Observations of R are impacted by the performance of instruments (pyrheliometer and pyranometers). These instruments should be accurately and regularly calibrated. Otherwise, they would lose their sensitivity and produce a spurious dimming trend of R. On the contrary, the measurements of SunDu are much less sensitive to instrument calibration, as its recording material is replaced each day. There is significant evidence that the instruments used to measure R at these four stations had important calibration problems before 1992 when the new instruments were deployed. The figure was produced using MATLAB.

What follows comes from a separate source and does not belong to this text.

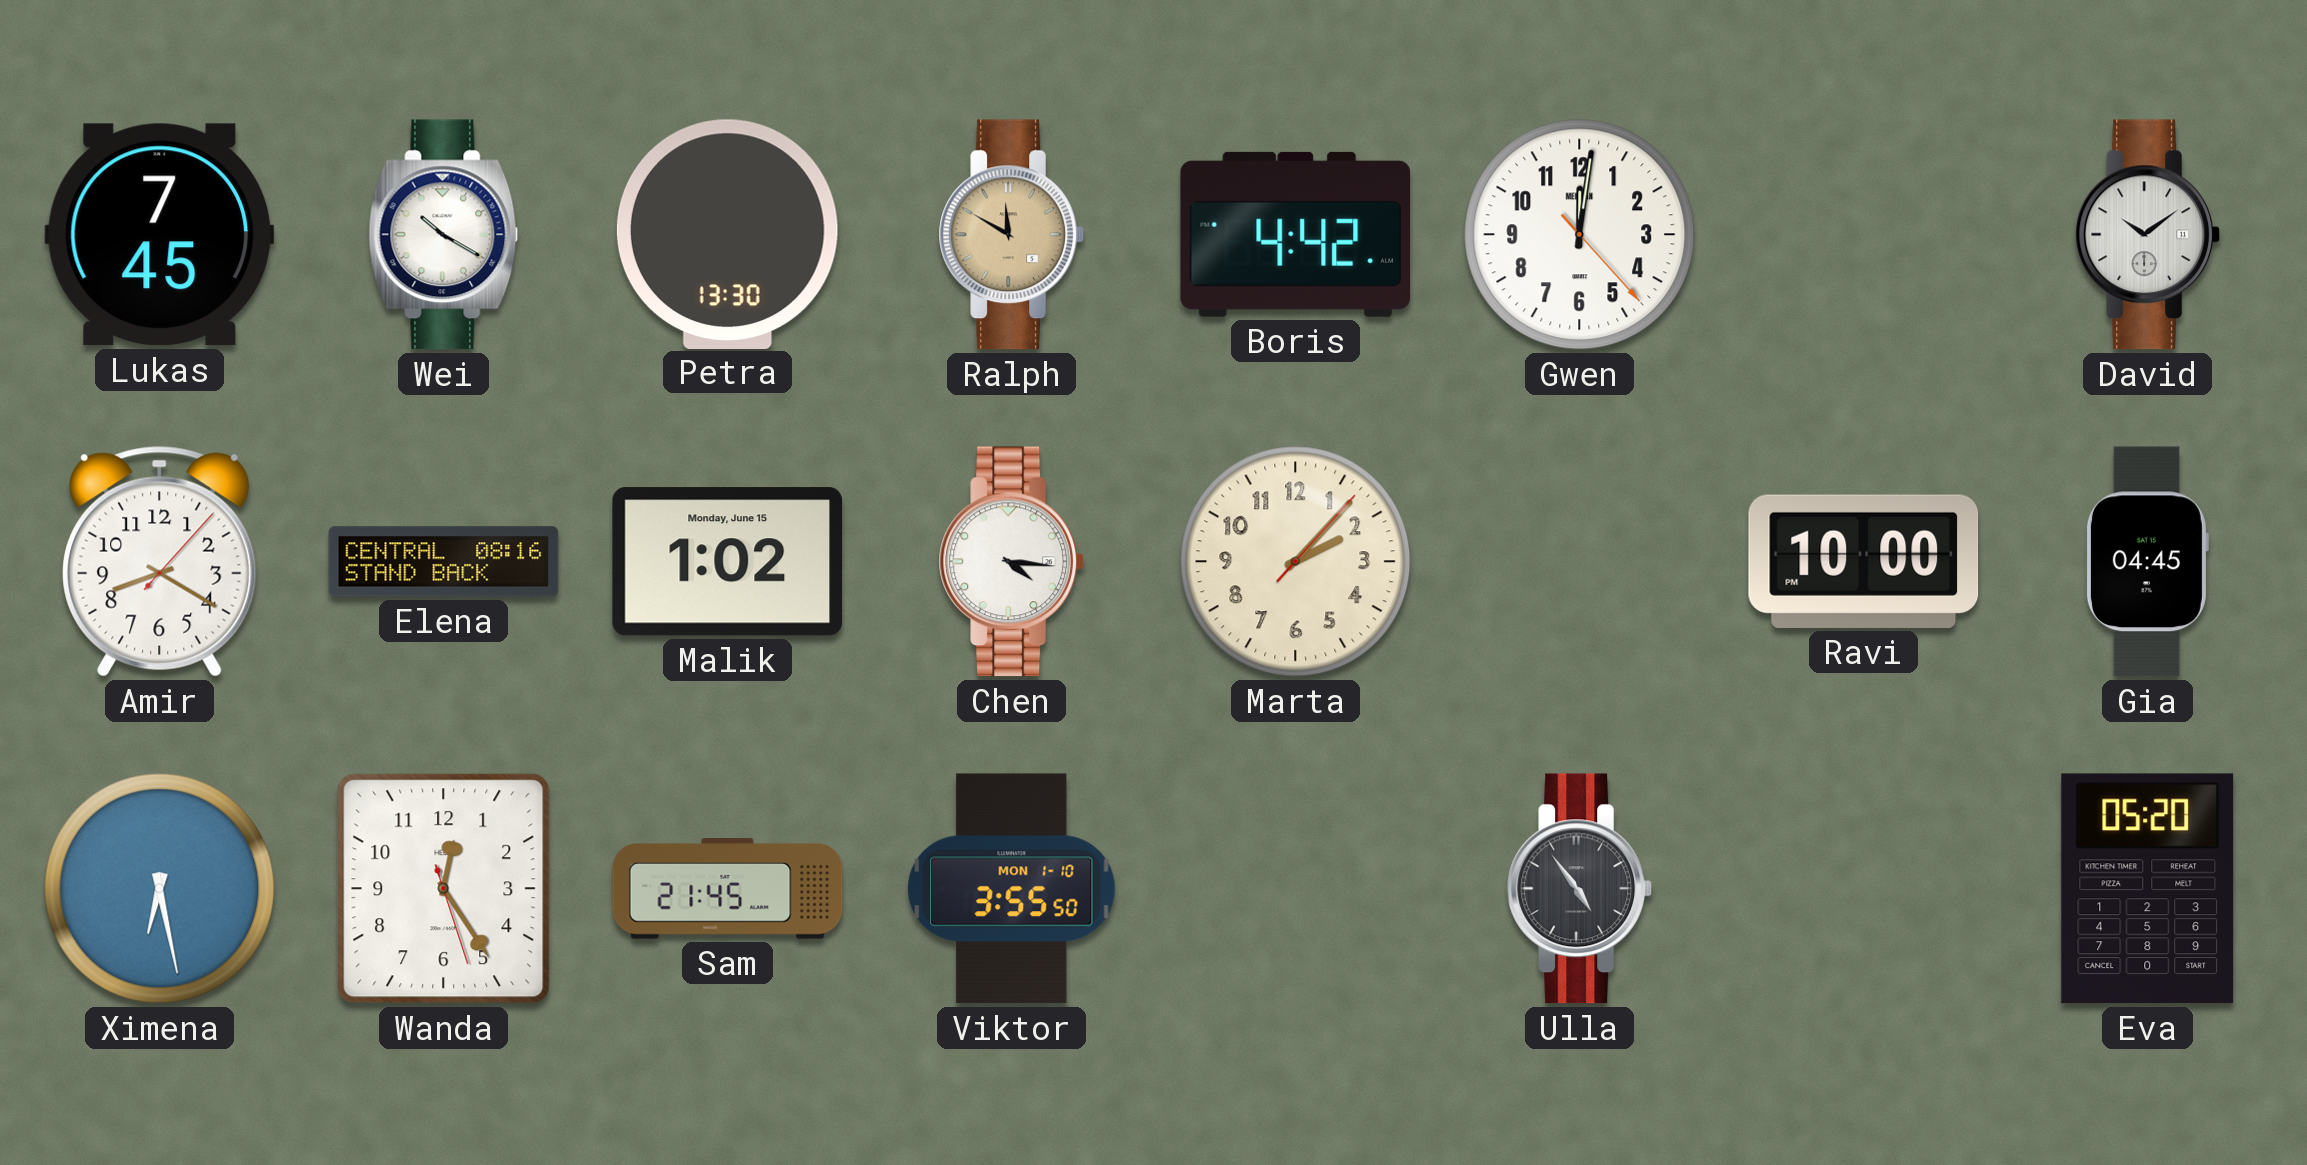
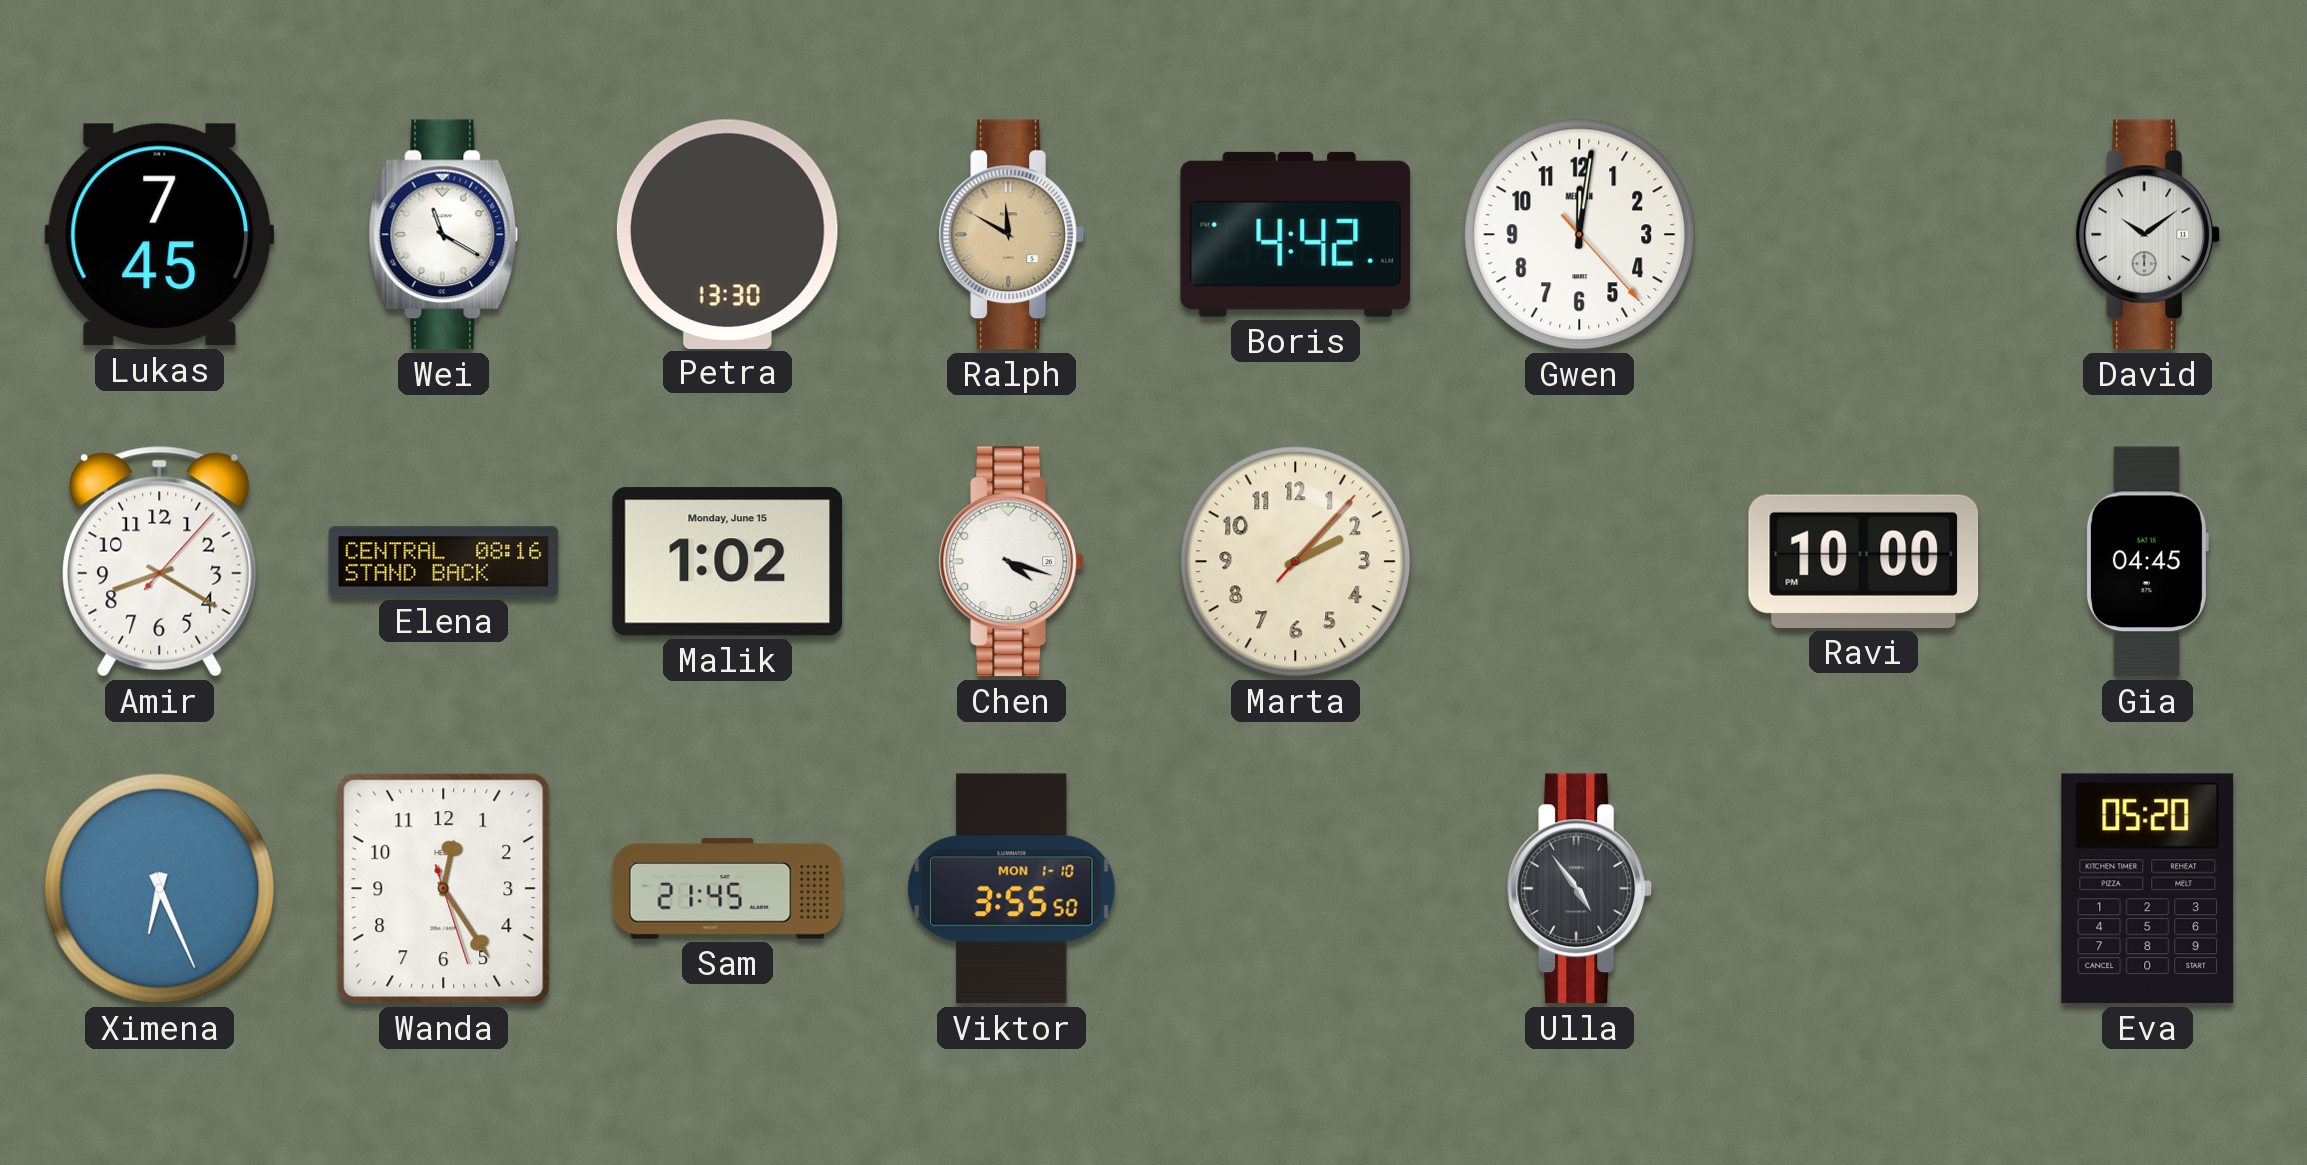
Wei: 10:20 -> 11:20
Chen: 4:16 -> 4:18
Ximena: 6:28 -> 6:26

These instrument degradation issues were very common for the R measurements in China before 1990. Fig. 5 shows that trends of R from observations are substantially more negative than those of the SunDu-derived R from 1960 to 1989. There are four stations where the observed R had a near-zero trend while SunDu-derived R had significant positive or negative trends. Fig. 6 shows that this is because the instruments used to measure R were inaccurately calibrated at the stations at certain years.
Figure 5

Scatterplot of the linear trends of observed R as a function of trends of SunDu-derived R.

Each red star represents a station in China where the data duration of both the observed and calculated R were longer than 120 months during 1960 to 1989. There are 76 stations in total. Linear trends of observed surface incident solar radiation (R) are significantly more negative than those from sunshine duration (SunDu) derived R. The figure was produced using MATLAB.

Figure 6

Time series of observed surface incident solar radiation (R) and R calculated from Sunshine Duration (SunDu) at four stations where the observed R showed a near-zero trend while SunDu-derived R had significant positive or negative trends (see Fig. 5).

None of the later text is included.